En las próximas Catequesis nos detendremos sobre estas obras, que la Iglesia nos presenta como el modo concreto de vivir la misericordia. A lo largo de los siglos, muchas personas sencillas las ha puesto en práctica, dando así un genuino testimonio de fe. La Iglesia por otra parte, fiel a su Señor, nutre un amor preferencial por los más débiles. Muchas veces son las personas más cercanas a nosotros las que tienen necesidad de nuestra ayuda. No debemos ir en búsqueda de quien sabe qué acciones por realizar. Es mejor iniciar por aquellas más sencillas, que el Señor nos indica como las más urgentes. En un mundo lamentablemente herido por el virus de la indiferencia, las obras de misericordia son el mejor antídoto. Nos educan, de hecho, a la atención hacia las exigencias más elementales de nuestros «hermanos más pequeños» (Mt 25,40), en los cuales está presente Jesús. Siempre Jesús está presente allí donde hay necesidad, una persona que tiene necesidad, sea material que espiritual, pero Jesús está ahí. Reconocer su rostro en aquel que está en necesidad es un verdadero desafío contra la indiferencia. Nos permite estar siempre vigilantes, evitando que Cristo pase a nuestro lado sin que lo reconozcamos.

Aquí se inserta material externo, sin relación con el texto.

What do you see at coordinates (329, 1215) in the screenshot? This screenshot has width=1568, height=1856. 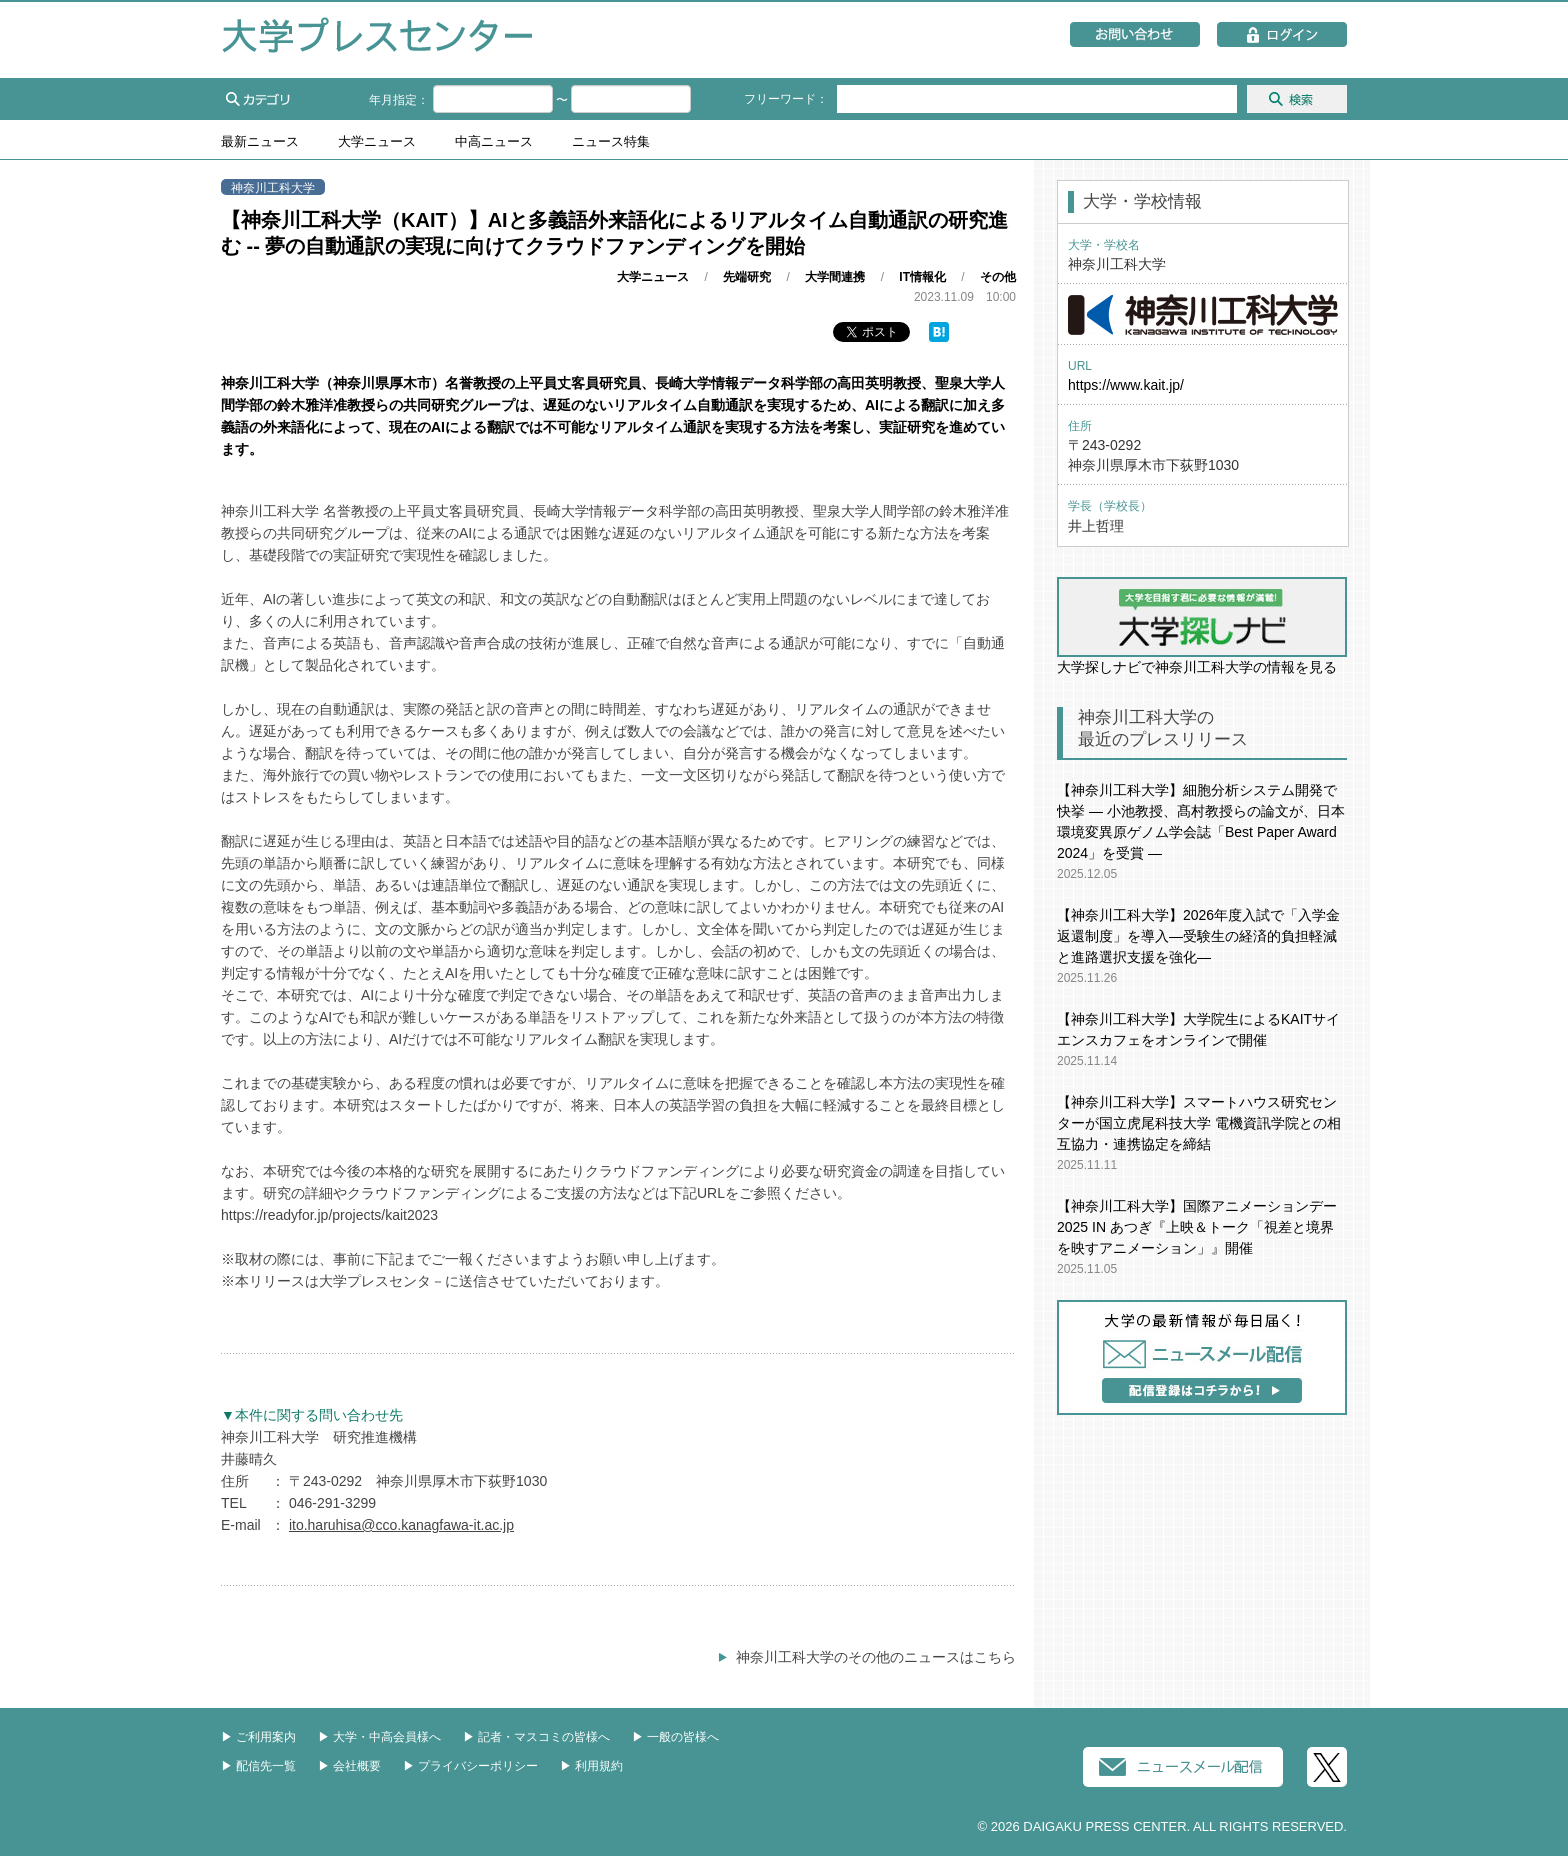 I see `https://readyfor.jp/projects/kait2023` at bounding box center [329, 1215].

Me viene a la mente la frase de San Agustín: «Timeo Iesum transeuntem» (Serm., 88, 14, 13), "Tengo miedo que el Señor pase" y no lo reconozca, que el Señor pase delante a mí en una de estas personas pequeñas, necesitadas y yo no me dé cuenta que es Jesús. Tengo miedo que el Señor pase y no lo reconozca. Me he preguntado porque San Agustín ha dicho temer el paso de Jesús. La respuesta, lamentablemente, está en nuestro comportamiento: porque muchas veces estamos distraídos, indiferentes, y cuando el Señor pasa a nuestro lado perdemos la ocasión del encuentro, de encuentro con Él.
Las obras de misericordia despiertan en nosotros la exigencia y la capacidad de hacer de viva y operante la fe con la caridad. Estoy convencido que a través de estos simples gestos cotidianos podemos cumplir una verdadera revolución cultural, como lo ha sido en el pasado. Si cada uno de nosotros, cada día, hace una de estas, esta será una revolución en el mundo. ¡Pero todos eh! Cada uno de nosotros. ¡Cuántos santos hoy son todavía recordados no por las grandes obras que han realizado, sino por la caridad que han sabido transmitir! Pensemos en Madre Teresa, canonizada hace poco: no la recordamos por las casas que ha abierto en el mundo, sino porque se inclinaba en cada persona que encontraba en medio a la calle para restituirle la dignidad. ¡Cuántos niños abandonados ha abrazado entre sus brazos; cuantos moribundos ha acompañado al umbral de la eternidad sujetándolos por la mano!
Estas obras de misericordia con los rasgos del Rostro de Jesucristo que cuida de sus hermanos más pequeños para llevar a cada uno la ternura y la cercanía de Dios. Que el Espíritu Santo nos ayude, que el Espíritu Santo encienda en nosotros el deseo de vivir con este estilo de vida: al menos hacer una cada día. Aprendamos de nuevo de memoria las obras de misericordia corporales y espirituales y pidamos al Señor nos ayude a ponerlos en práctica cada día y en el momento en el cual veamos a Jesús en una persona que está necesitada.